吉澤氏 以前のiモード端末については、ドコモが開発主体になって、開発費用なども出してやってきた経緯がある。スマートフォンになってからは、ドコモが全てやるわけではなく、OSもAndroidあるいはiOSで、特にAndroid系については、それぞれのベンダーさんがいろいろなアイデアに基づいて機能やデザインを作っている。
ただ、ドコモとして自ら、スマートフォンはこういう使い方をしたら面白いという提案をすることは、他のキャリアさんにとっても意義があること。これから出すスマートフォンを同じようなやり方で、開発を全て最初からやるつもりは全くない。特別で先進的な、あるいは少しとがったものをグローバルで、ベンダーさん、あるいは他のオペレーターと協力しながら出していくことは、1つあると思う。
―― KDDIやソフトバンクが採用するという想定はしているか。
吉澤氏 否定する話ではないと思うが、今回のモデルは、(他キャリアが販売するものについては)われわれがロイヤリティーをいただいていくことになっている。折衝する必要があると思うが、そういうスキームが成り立てば、できないことではないと思う。
―― スマートフォンがなかなか売れなくなってきて、ポストスマートフォンとしてウェアラブル端末やスマートスピーカーのようなものを模索する動きがあるが、まだスマホは進化させていきたいという意味か。
吉澤氏 おっしゃる通り。スマホがなくなるということには、多分ならないと思う。形があのままかどうかは分からないが、大きさとしては、今のスマホは究極的に良いものになっていると思う。ただ、それをハブにしていろいろな周辺機器ができてくる。ウェアラブルも今回のApple Watchのように、モデムが追加されたことによって、通話もメールも直接できるようになった。そういう意味では、もっともっと進化していくと思う。
例えばヘルスケアサービスなどと連携すればもっと発展していく。グラス(メガネ)もそう。そういったものが、まだまだ余地としてあると思う。単独で行くのか、スマホがハブになるのか、そこはいろいろな選択肢があるという感じがする。
iPhone 8/8 Plusの感触は?
―― 今回の端末ラインアップにフィーチャーフォンが含まれていないが、この辺で意図しているところはあるのか。
吉澤氏 フィーチャーフォンは、今のP-smartケータイとシャープのAQUOSケータイの2シリーズで、まだ需要やいろいろな要望に対して賄いきれていると思っている。今回の秋冬モデルでは新たなフィーチャーフォンを出していないが、次にどうなるかは検討している。今回はない。
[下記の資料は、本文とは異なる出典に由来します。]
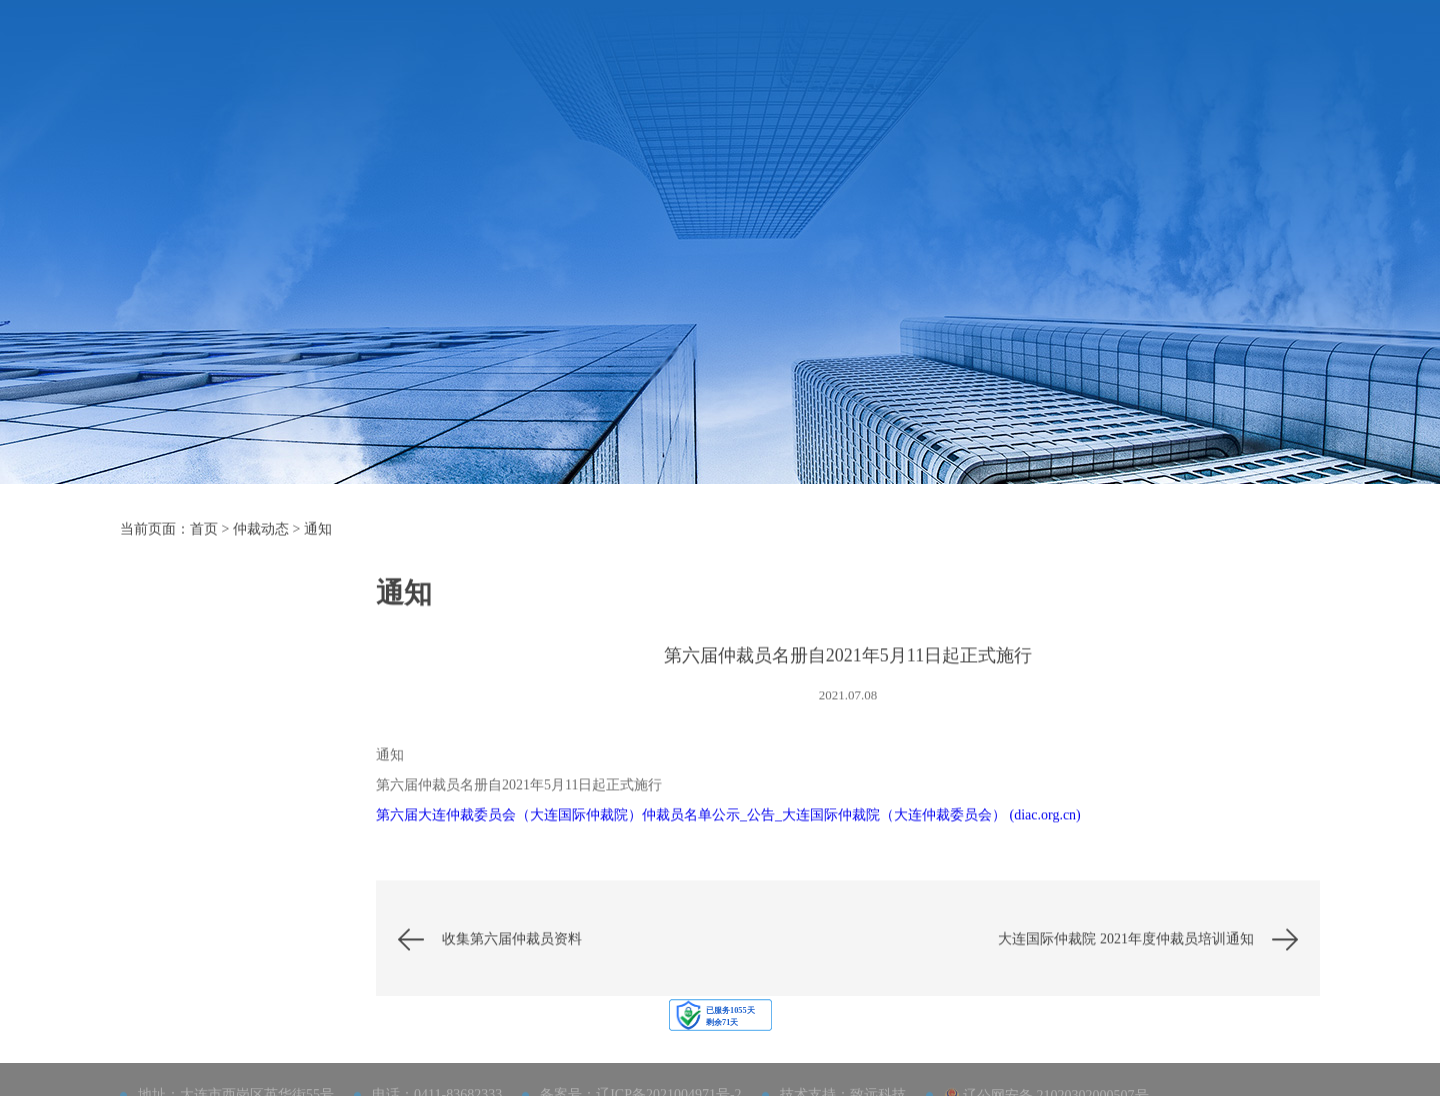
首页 (444, 57)
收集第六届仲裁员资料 (512, 984)
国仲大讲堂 (224, 762)
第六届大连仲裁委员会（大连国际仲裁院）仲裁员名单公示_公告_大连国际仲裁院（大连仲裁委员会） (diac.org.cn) (728, 860)
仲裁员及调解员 (804, 57)
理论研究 (224, 966)
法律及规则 (688, 57)
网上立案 (1180, 57)
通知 (318, 538)
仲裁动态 (912, 57)
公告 (224, 864)
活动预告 (224, 711)
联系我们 (1096, 57)
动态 (224, 813)
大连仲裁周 (1004, 57)
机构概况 (512, 57)
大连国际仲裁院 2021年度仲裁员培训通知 (1126, 984)
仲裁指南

―― iPhone 8/8 Plusが出て1カ月近くたつが、売れ行き、手応えはどうか。また、iPhone Xの発売日がもうすぐだが、実際に調達できるのか。
吉澤氏 iPhone 8/8 Plusについては、「7」と同じ期間で比べると7割前後だと思う。そこまで数は出ていない。要因は、おっしゃるように「X」を待っている人がかなりいるんじゃないかと。とはいいながら、まだ日本にないので「X」は誰も触れない。「7」を超えるのか超えないのかは分からないが、触って比較して、「8」と「X」を足し算することによってかなり(数が)出るのではないかと思っている。
また、例えばiPhoneと同時に「Apple Watch Series 3」が出たが、これは契約している人も結構多いので、Apple Watchもドライブをかけていいと思っている。「X」の調達数は、申し訳ないが分からない。われわれも予約をとって、それなりに発注したいと思っているが、それに対してどれくらい来るのか、あるいは少し品薄になる場合にどのくらいで供給に満足していただけるのか、今の段階では読めない状況。
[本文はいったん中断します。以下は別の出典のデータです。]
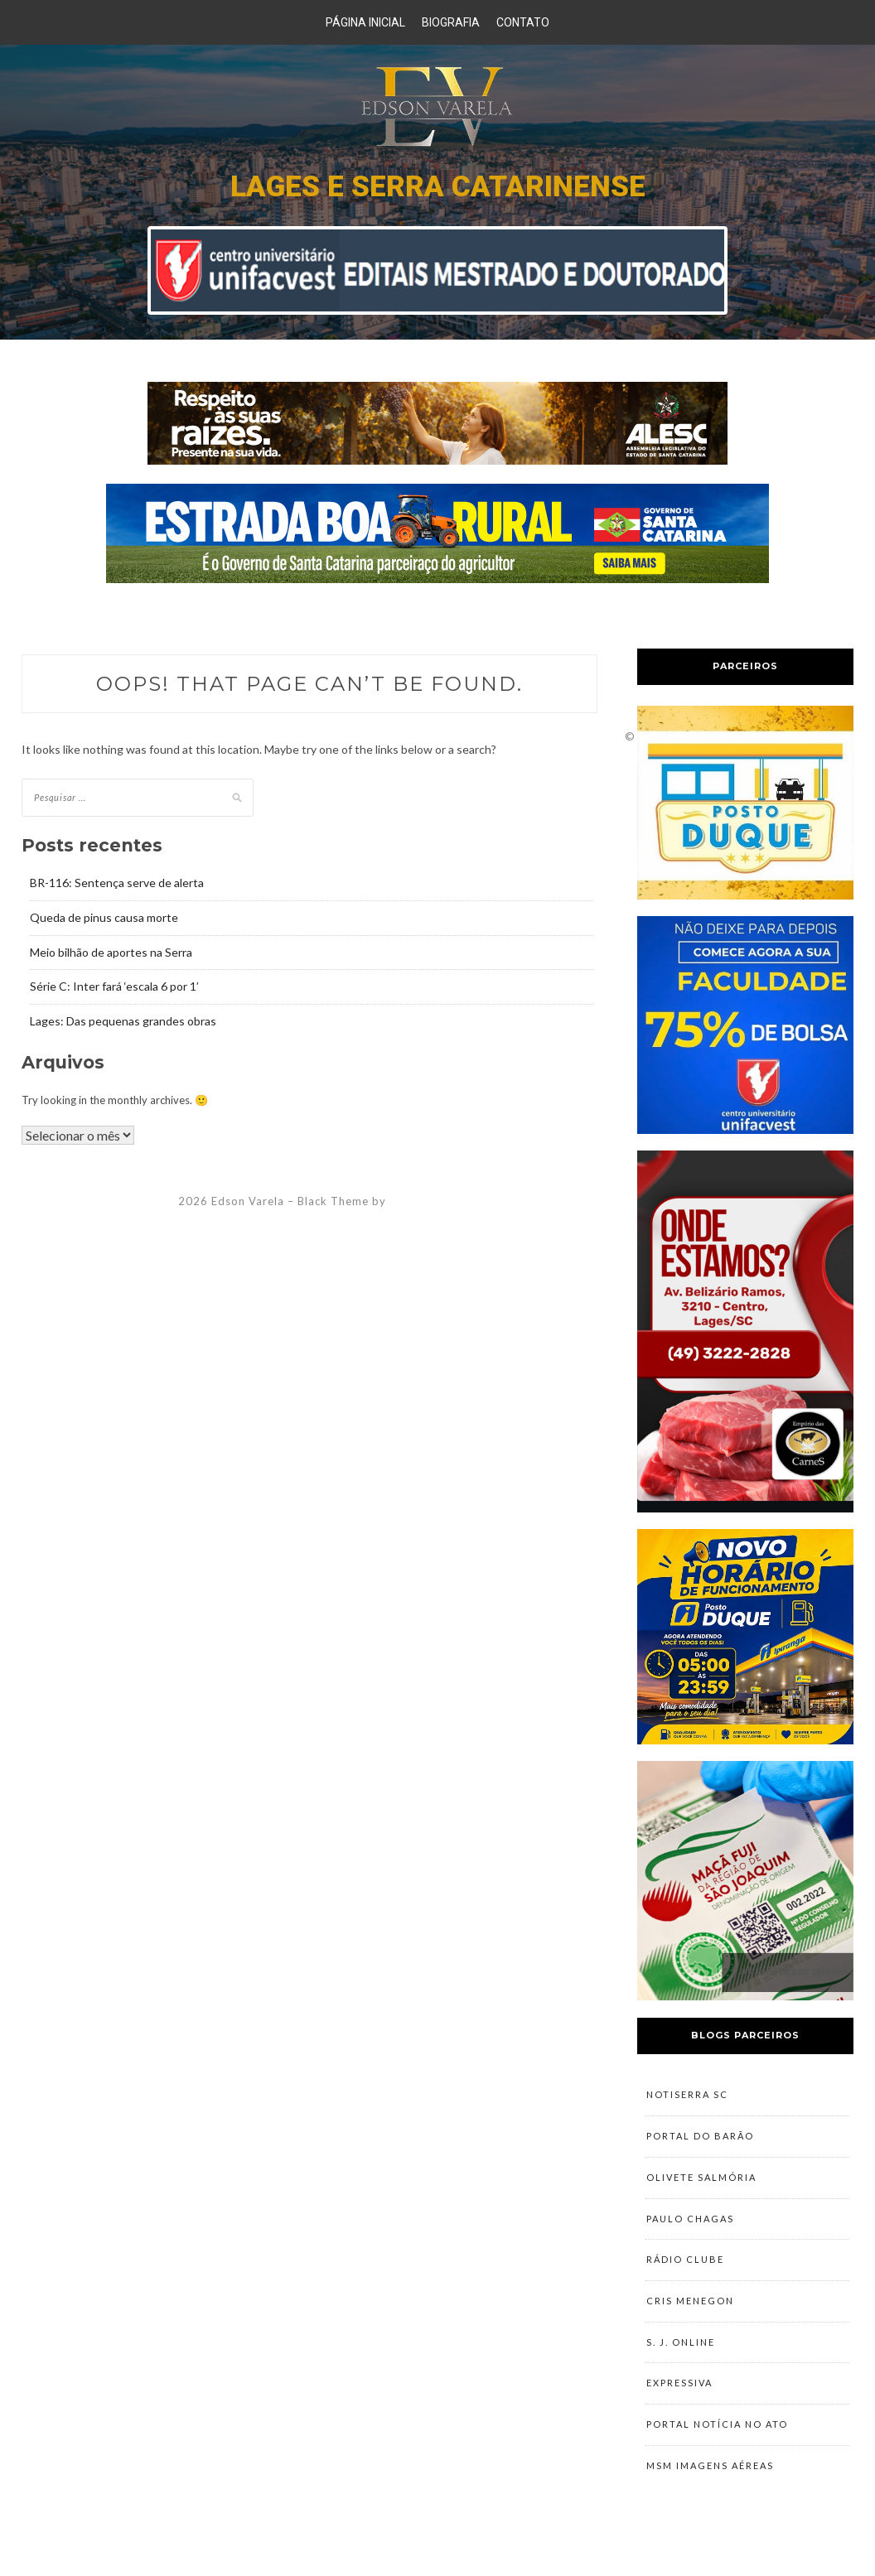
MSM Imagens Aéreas (710, 2491)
―― 今回、dポイントを強化しているが、これによってdカード GOLDのメリットが少し弱くなるのではないか。
吉澤氏 dカード GOLDは、(携帯電話料金に付く)10%のポイントはそのままだが、ちょっとそういうところがある。ただ、dカード GOLDを持っている方はカード使用が非常に多いので、プラチナのステージの方が多い。そういった中の特典で、かなり賄えると思っている。私も(dカード GOLDを)持っているが、どうにか我慢できる範囲かなと(笑)。